Morte di Fabiana Chiarappa: ai domiciliari il sacerdote accusato di omicidio stradale

Don Nicola D'Onghia è stato posto ai domiciliari: avrebbe investito la giovane già caduta dalla moto e poi si sarebbe allontanato senza prestare soccorso

L’incidente mortale che ha sconvolto Turi lo scorso 2 aprile continua a far discutere. Le indagini coordinate dalla Procura e condotte dai carabinieri della stazione di Turi hanno portato all’arresto domiciliare di don Nicola D’Onghia, sacerdote accusato di omicidio stradale aggravato dalla fuga e omissione di soccorso. L’ordinanza è stata emessa dal gip del Tribunale di Bari, accogliendo la richiesta avanzata dalla Procura.
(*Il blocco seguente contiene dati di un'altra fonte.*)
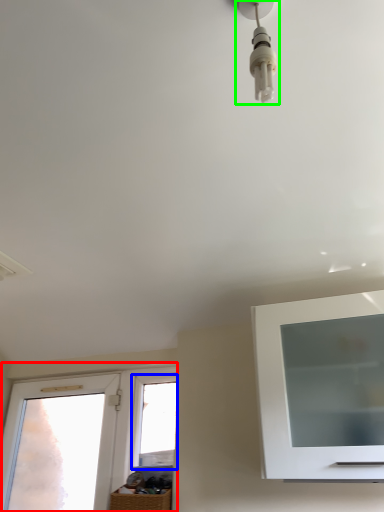 Question: Estimate the real-world distances between objects in this image. Which object is farther from window (highlighted by a red box), window (highlighted by a blue box) or light fixture (highlighted by a green box)?

Choices:
 (A) window
 (B) light fixture

Answer: (B) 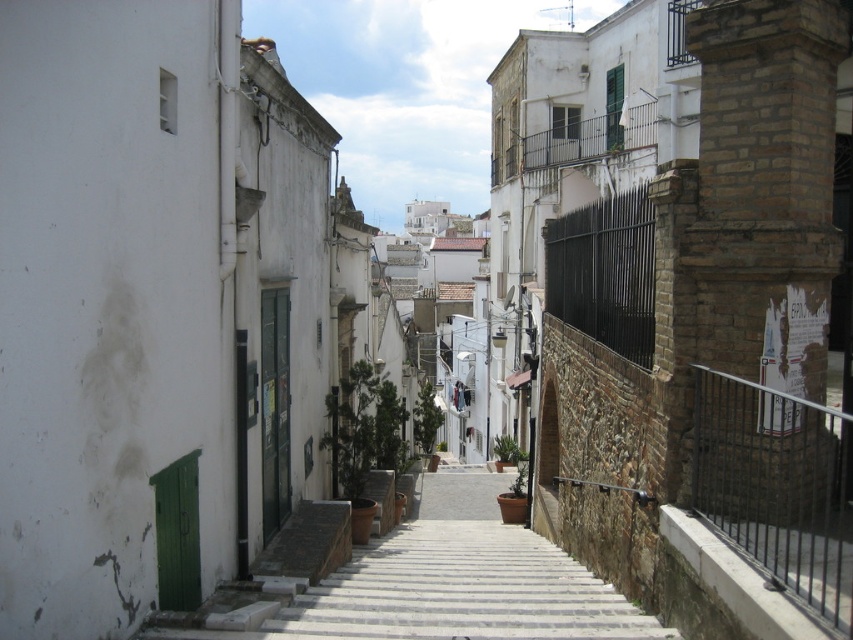 Question: Can you confirm if white concrete stairs at center is positioned to the right of black metal fence at right?

Choices:
 (A) yes
 (B) no

Answer: (B)

Question: Which point is closer to the camera?

Choices:
 (A) (727, 452)
 (B) (323, 602)

Answer: (A)

Question: Is white concrete stairs at center positioned before black metal fence at right?

Choices:
 (A) no
 (B) yes

Answer: (A)

Question: Is white concrete stairs at center bigger than black metal fence at right?

Choices:
 (A) no
 (B) yes

Answer: (B)

Question: Which point appears farthest from the camera in this image?

Choices:
 (A) (334, 600)
 (B) (770, 548)

Answer: (A) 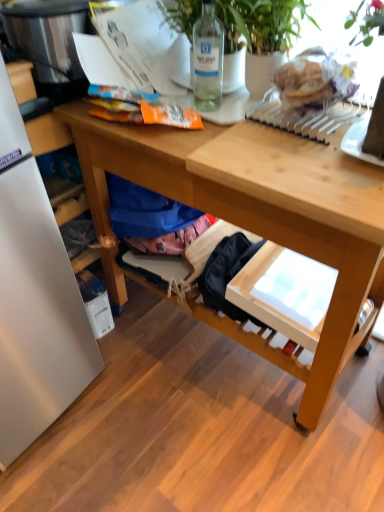 Question: Visually, is clear glass bottle at upper center positioned to the left or to the right of stainless steel appliance at left?

Choices:
 (A) right
 (B) left

Answer: (A)

Question: From their relative heights in the image, would you say clear glass bottle at upper center is taller or shorter than stainless steel appliance at left?

Choices:
 (A) tall
 (B) short

Answer: (A)

Question: Which object is positioned farthest from the clear glass bottle at upper center?

Choices:
 (A) green leafy plant at upper right
 (B) wooden desk at center
 (C) stainless steel appliance at left

Answer: (B)

Question: Which of these objects is positioned farthest from the wooden desk at center?

Choices:
 (A) stainless steel appliance at left
 (B) green leafy plant at upper right
 (C) clear glass bottle at upper center

Answer: (A) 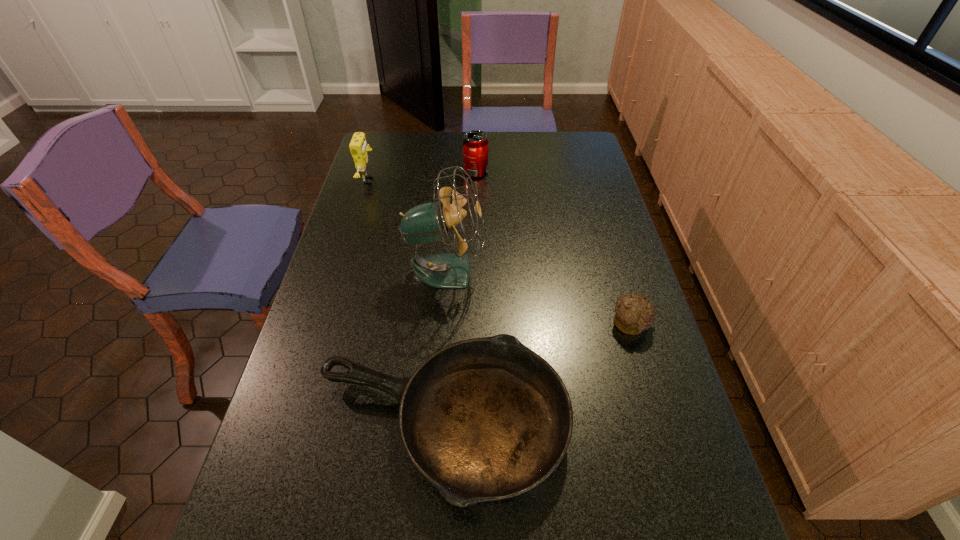 This screenshot has height=540, width=960. Find the location of `vacant space that satisfies the following two spatial constraints: 1. on the front-facing side of the nearest object for air flow; 2. on the right side of the tallest object`. vacant space that satisfies the following two spatial constraints: 1. on the front-facing side of the nearest object for air flow; 2. on the right side of the tallest object is located at coordinates tap(435, 423).

Find the location of a particular element. This screenshot has width=960, height=540. blank space that satisfies the following two spatial constraints: 1. on the back side of the rightmost object; 2. on the face of the leftmost object is located at coordinates (588, 180).

The image size is (960, 540). Identify the location of blank area in the image that satisfies the following two spatial constraints: 1. on the front side of the soda can; 2. on the right side of the muffin. tap(474, 324).

At what (x,y) coordinates should I click in order to perform the action: click on free spot that satisfies the following two spatial constraints: 1. on the face of the nearest object; 2. on the left side of the leftmost object. Please return your answer as a coordinate pair (x, y). Looking at the image, I should click on (294, 423). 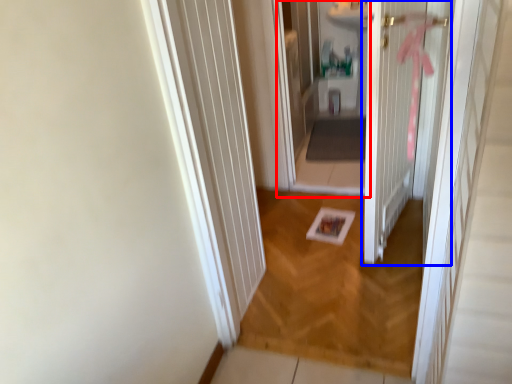 Question: Which object appears closest to the camera in this image, corridor (highlighted by a red box) or door (highlighted by a blue box)?

Choices:
 (A) corridor
 (B) door

Answer: (B) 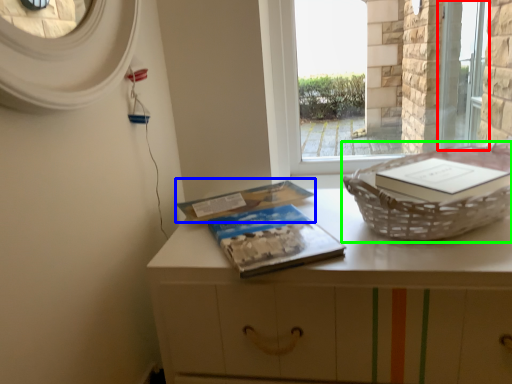 Question: Which object is the farthest from screen door (highlighted by a red box)? Choose among these: paperback book (highlighted by a blue box) or basket container (highlighted by a green box).

Choices:
 (A) paperback book
 (B) basket container

Answer: (A) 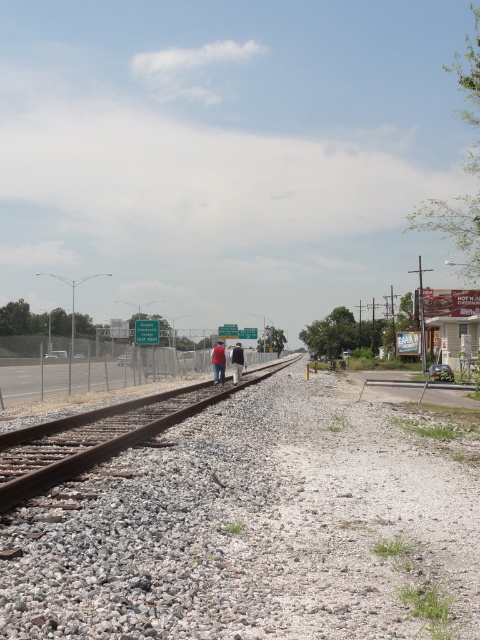 Question: In this image, where is brown metal train track at center located relative to reddish-brown leather jacket at center?

Choices:
 (A) right
 (B) left

Answer: (A)

Question: Which point is closer to the camera taking this photo?

Choices:
 (A) (214, 365)
 (B) (233, 371)
 (C) (128, 440)
 (D) (214, 349)

Answer: (C)

Question: Does reddish-brown leather jacket at center have a greater width compared to dark blue jacket at center?

Choices:
 (A) yes
 (B) no

Answer: (A)

Question: Which point appears farthest from the camera in this image?

Choices:
 (A) (237, 376)
 (B) (41, 490)
 (C) (213, 355)
 (D) (236, 384)

Answer: (C)

Question: Which object is the closest to the reddish-brown leather jacket at center?

Choices:
 (A) dark blue jacket at center
 (B) red matte jacket at center

Answer: (B)

Question: Observing the image, what is the correct spatial positioning of brown metal train track at center in reference to reddish-brown leather jacket at center?

Choices:
 (A) right
 (B) left

Answer: (A) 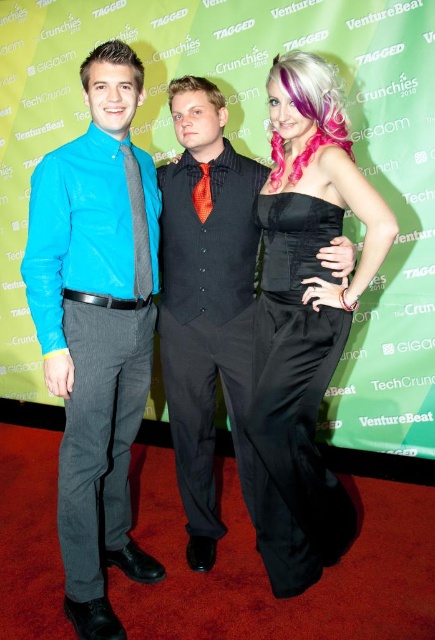 Question: Does matte blue shirt at left appear on the left side of black satin dress at center?

Choices:
 (A) yes
 (B) no

Answer: (A)

Question: Which point is closer to the camera?

Choices:
 (A) shiny black vest at center
 (B) matte blue shirt at left
 (C) black satin dress at center

Answer: (B)

Question: Can you confirm if matte blue shirt at left is thinner than black satin dress at center?

Choices:
 (A) yes
 (B) no

Answer: (B)

Question: Which point is farther to the camera?

Choices:
 (A) black satin dress at center
 (B) shiny black vest at center

Answer: (B)

Question: Is shiny black vest at center above black satin dress at center?

Choices:
 (A) no
 (B) yes

Answer: (B)

Question: Which object appears closest to the camera in this image?

Choices:
 (A) shiny black vest at center
 (B) matte blue shirt at left
 (C) black satin dress at center

Answer: (B) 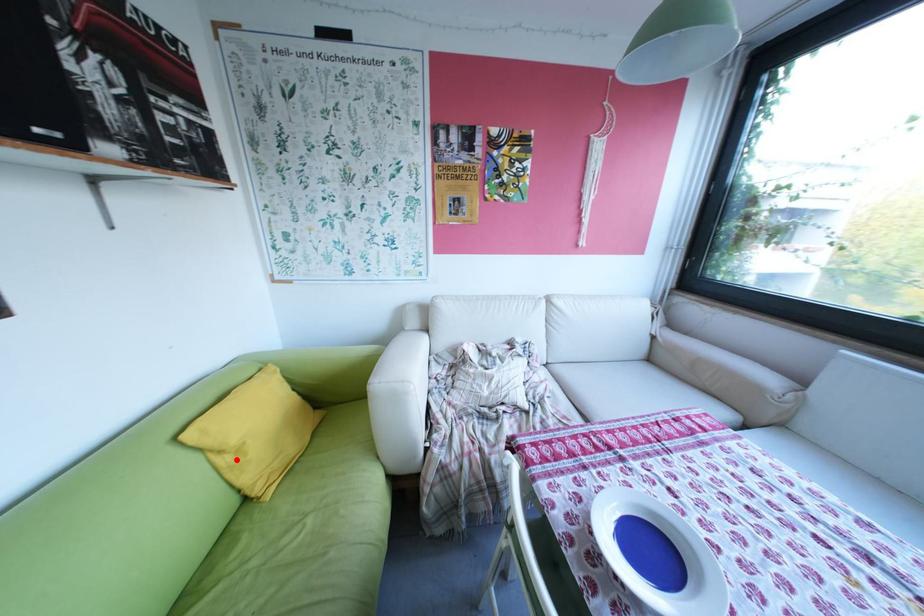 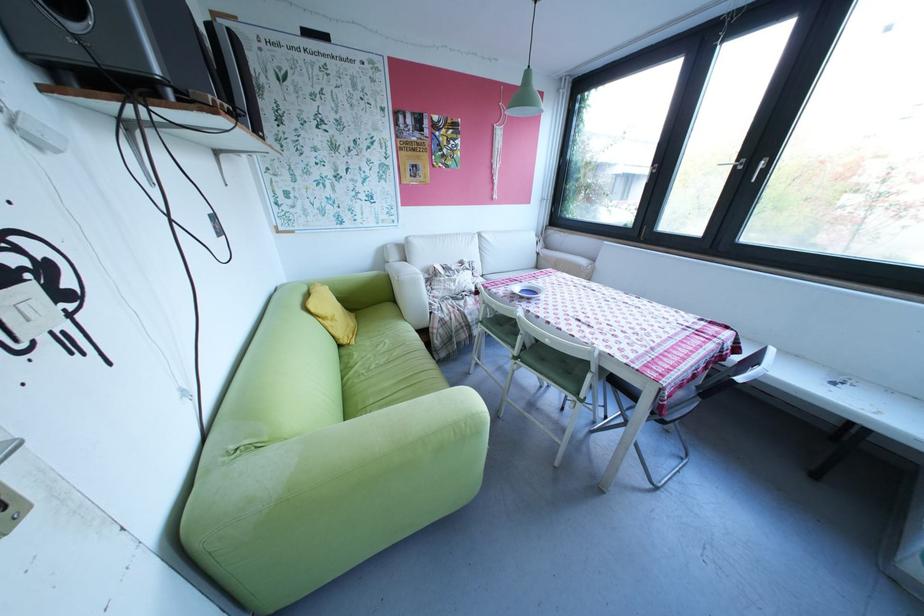 Question: I am providing you with two images of the same scene from different viewpoints. Given a red point in image1, look at the same physical point in image2. Is it:

Choices:
 (A) Closer to the viewpoint
 (B) Farther from the viewpoint

Answer: (A) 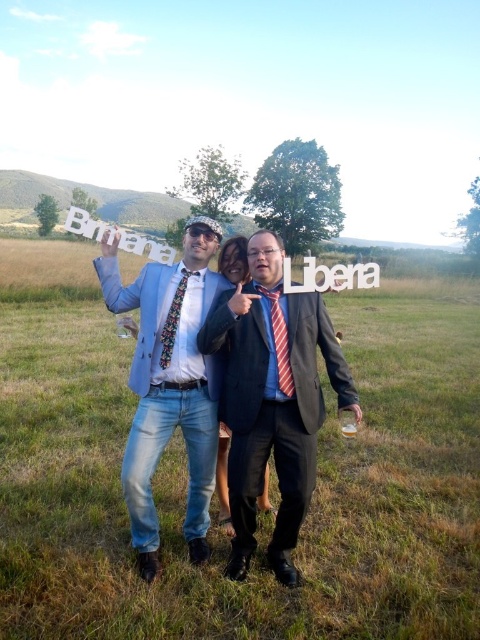 Does point (132, 467) come in front of point (241, 276)?

Yes, it is in front of point (241, 276).

Image resolution: width=480 pixels, height=640 pixels. I want to click on light blue denim jeans at center, so click(168, 381).

Who is more distant from viewer, (206, 225) or (226, 257)?

Point (226, 257)

Where is `light blue denim jeans at center`? Image resolution: width=480 pixels, height=640 pixels. light blue denim jeans at center is located at coordinates (168, 381).

Locate an element on the screen. The image size is (480, 640). matte black suit at center is located at coordinates (273, 397).

Locate an element on the screen. matte black suit at center is located at coordinates (273, 397).

What are the coordinates of `matte black suit at center` in the screenshot? It's located at [x=273, y=397].

From the picture: Is matte black suit at center shorter than matte blue dress at center?

Incorrect, matte black suit at center's height does not fall short of matte blue dress at center's.

Locate an element on the screen. matte black suit at center is located at coordinates (273, 397). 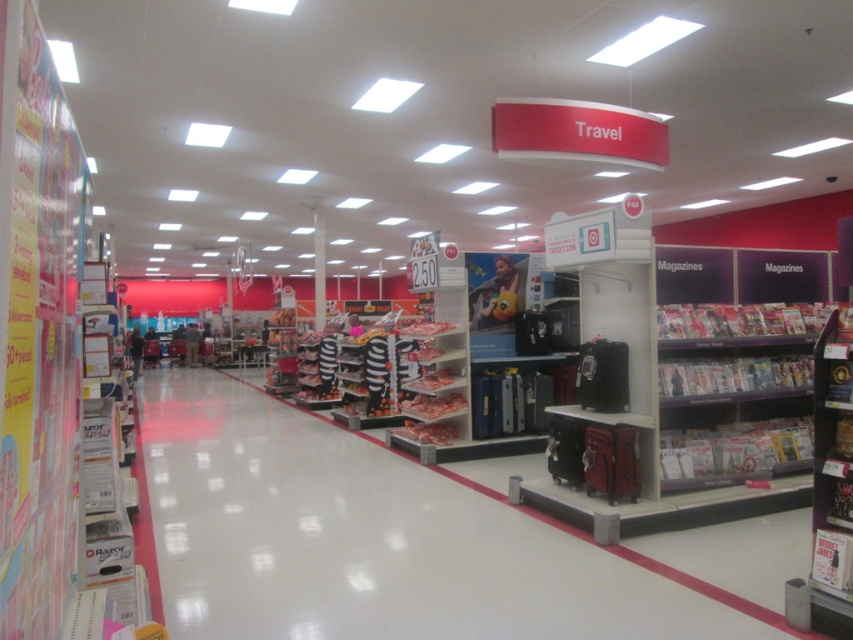 Question: Where is metallic suitcase at center located in relation to hardcover book at center in the image?

Choices:
 (A) above
 (B) below

Answer: (B)

Question: Which object is farther from the camera taking this photo?

Choices:
 (A) metallic silver magazines at lower right
 (B) hardcover book at center
 (C) metallic suitcase at center

Answer: (A)

Question: Among these points, which one is nearest to the camera?

Choices:
 (A) (538, 561)
 (B) (798, 378)

Answer: (A)

Question: Which object is farther from the camera taking this photo?

Choices:
 (A) metallic silver magazines at lower right
 (B) metallic suitcase at center
 (C) hardcover book at center

Answer: (A)

Question: From the image, what is the correct spatial relationship of hardcover book at center in relation to metallic silver magazines at lower right?

Choices:
 (A) right
 (B) left

Answer: (B)

Question: Is metallic suitcase at center positioned in front of hardcover book at center?

Choices:
 (A) yes
 (B) no

Answer: (B) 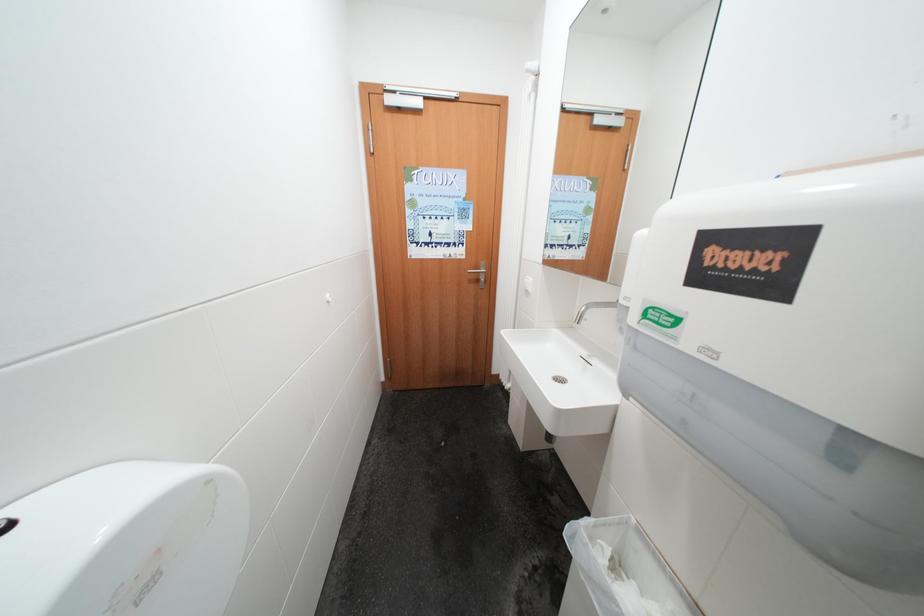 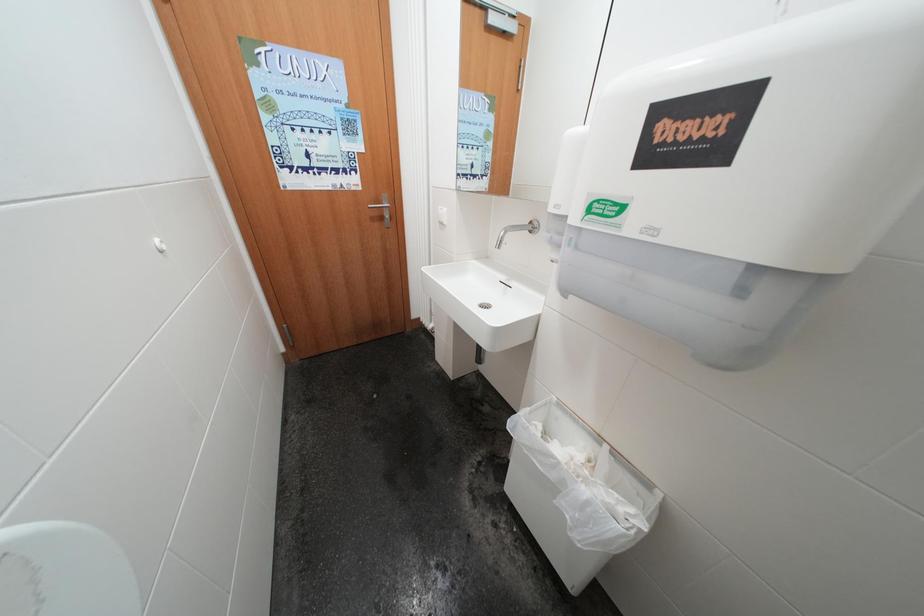 Which direction would the cameraman need to move to produce the second image?

The cameraman walked toward left, forward. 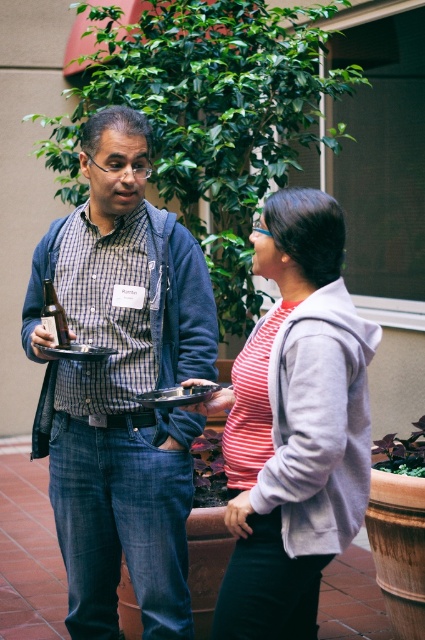 You are standing in the courtyard and want to walk from point (164, 436) to point (376, 330). Which direction should you move in to get closer to your destination?

You should move backward because point (164, 436) is closer to you than point (376, 330), so moving away from the viewer would bring you closer to the destination.

You are a photographer trying to capture a candid shot of the two people in the scene. You need to ensure that both the matte blue jeans at center and the striped cotton shirt at center are clearly visible in the frame. Given their relative sizes, which object should you focus on to ensure both are in focus?

The matte blue jeans at center has a greater height compared to the striped cotton shirt at center. To ensure both are in focus, you should focus on the matte blue jeans at center since it is taller and will require the camera to adjust for its size, thereby keeping the striped cotton shirt at center in focus as well. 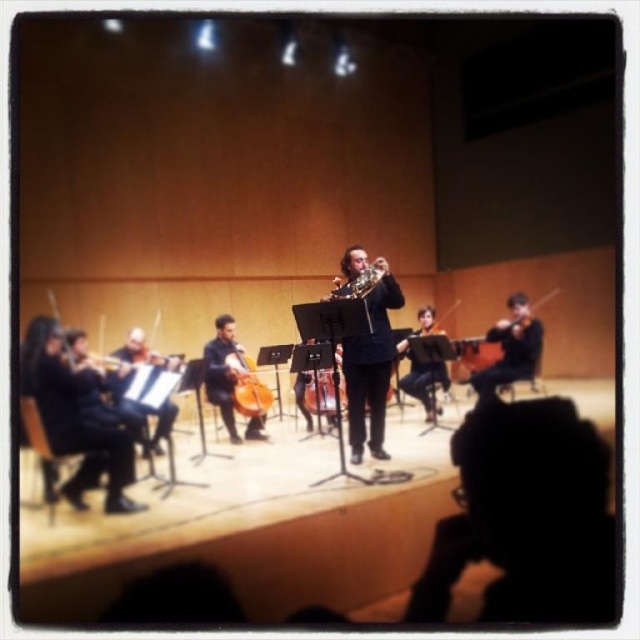 You are a stagehand adjusting the lighting for the performance. You need to ensure that the black matte violin at left and the shiny brass trumpet at center are both well lit. Since the violin is below the trumpet, where should you position the light to best illuminate both instruments?

The black matte violin at left is located below the shiny brass trumpet at center. To best illuminate both instruments, position the light above and slightly forward of the shiny brass trumpet at center so that it can cast light downward onto both the trumpet and the violin below it.

You are a stagehand who needs to place a new spotlight on the stage. You have two points marked on the stage floor plan for possible placement. The first point is labeled as point (33, 385) and the second is point (376, 280). According to the scene description, which point is closer to the audience? Please explain your reasoning.

Point (33, 385) is closer to the audience because it is in front of point (376, 280). In stage coordinates, lower y values are closer to the audience. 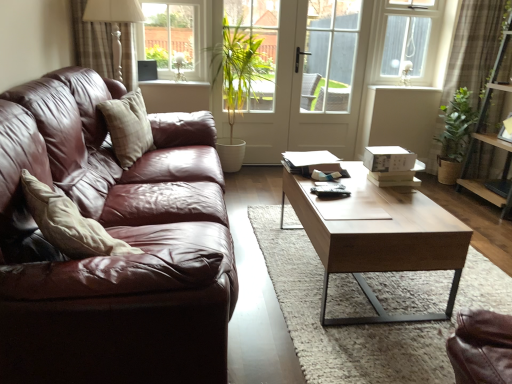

Secondo quanto ricostruito, Fabiana Chiarappa, 32 anni, stava percorrendo la strada provinciale 172 tra Turi e Putignano in sella alla sua moto, quando avrebbe perso il controllo del mezzo, finendo fuori carreggiata e impattando contro un muretto a secco. Le indagini, basate su rilievi tecnici, testimonianze e video di sorveglianza, ipotizzano che la giovane fosse ancora viva al momento dell’impatto con l’auto condotta dal sacerdote, che sarebbe sopraggiunto pochi secondi dopo l’incidente iniziale.

Le verifiche condotte dalla Sezione Investigazioni Scientifiche dei carabinieri, in collaborazione con un consulente tecnico, hanno rilevato tracce ematiche riconducibili alla vittima sull’automobile di don D’Onghia. L’analisi dei sistemi di videosorveglianza ha confermato che, subito dopo l’impatto, il sacerdote si è fermato presso una stazione di servizio, probabilmente per controllare eventuali danni al veicolo.

Il religioso, che si è presentato spontaneamente in caserma il giorno seguente, aveva dichiarato di essere passato sulla stessa strada e di aver sentito un forte rumore, ma di non essersi accorto della presenza della moto o della ragazza. Tuttavia, i riscontri tecnici e le tempistiche delle chiamate effettuate dal sacerdote poco prima dell’incidente – fino a 11 secondi prima dell’impatto – rafforzano l’ipotesi investigativa che egli fosse distratto dal cellulare.

Il provvedimento restrittivo è stato motivato con l’esigenza di evitare l’inquinamento probatorio e il rischio di reiterazione del reato, data la condotta tenuta dall’indagato subito dopo l’incidente. Le informazioni raccolte tramite interrogatori, testimonianze e accertamenti tecnici, hanno permesso agli inquirenti di ricostruire l’intera dinamica del sinistro e di individuare responsabilità precise a carico del sacerdote 54enne.